Software versioning is one of the key elements in software development. It supports constant development and improvement while making regular releases. In versioning, each release will get a unique version number that identifies the release. The version number tells the software product's release order (release history), how big changes have been made since the previous release, and when each version was released.

On Amiga, the version number is divided in two sets of numbers separated by a point. The leftmost number is the major version number, and the rightmost number is the revision number that indicates a minor change. For example, the very first version is 1.1: the first revision of the first version.

The revision number should be increased when a program gets a minor update, i.e. when the added functionality does not break the program's backward compatibility. When incompatible changes are made, the program has received a major update and its major version number should be increased.

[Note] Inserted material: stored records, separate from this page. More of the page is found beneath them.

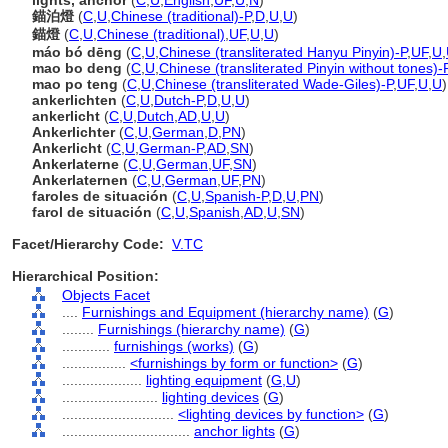
lights, anchor
(
C
,
U
,
English
,
UF
,
U
,
N
)
錨泊燈
(
C
,
U
,
Chinese (traditional)-P
,
D
,
U
,
U
)
錨燈
(
C
,
U
,
Chinese (traditional)
,
UF
,
U
,
U
)
máo bó dēng
(
C
,
U
,
Chinese (transliterated Hanyu Pinyin)-P
,
UF
,
U
,
mao bo deng
(
C
,
U
,
Chinese (transliterated Pinyin without tones)-
mao po teng
(
C
,
U
,
Chinese (transliterated Wade-Giles)-P
,
UF
,
U
,
U
)
ankerlichten
(
C
,
U
,
Dutch-P
,
D
,
U
,
U
)
ankerlicht
(
C
,
U
,
Dutch
,
AD
,
U
,
U
)
Ankerlichter
(
C
,
U
,
German
,
D
,
PN
)
Ankerlicht
(
C
,
U
,
German-P
,
AD
,
SN
)
Ankerlaterne
(
C
,
U
,
German
,
UF
,
SN
)
Ankerlaternen
(
C
,
U
,
German
,
UF
,
PN
)
faroles de situación
(
C
,
U
,
Spanish-P
,
D
,
U
,
PN
)
farol de situación
(
C
,
U
,
Spanish
,
AD
,
U
,
SN
)
Facet/Hierarchy Code:
V.TC
Hierarchical Position:
Objects Facet
....
Furnishings and Equipment (hierarchy name)
(
G
)
........
Furnishings (hierarchy name)
(
G
)
............
furnishings (works)
(
G
)
................
<furnishings by form or function>
(
G
)
....................
lighting equipment
(
G,
U
)
........................
lighting devices
(
G
)
............................
<lighting devices by function>
(
G
)
................................
anchor lights
(
G
)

For example, releasing two minor updates bumps the version number up as follows: 1.11.21.3. Making a new edition increases the major version number and resets the revision number. Thus after two minor and one major update, the version history looks like this:

1.1 (the first version)
1.2 (1st minor update)
1.3 (2nd minor update)
2.1 (major update)

The version information is embedded in a program as a text sequence called a version string. The format of this text sequence is:

$VER: <name> <version>.<revision> (<dd>.<mm>.<yyyy>)
<name>
The name of your application
<version>
Major version number
<revision>
Minor revision number
<dd>
Day when the application was created
<mm>
Numeric month when the application was created
<yyyy>
Year when the application was created
Example

The first version of application MyApplication that was released on 15th of July 2023:

$VER: MyApplication 1.1 (15.07.2023)

Using version strings is not restricted to applications. They can and should be used in libraries, devices, scripts, data files, etc.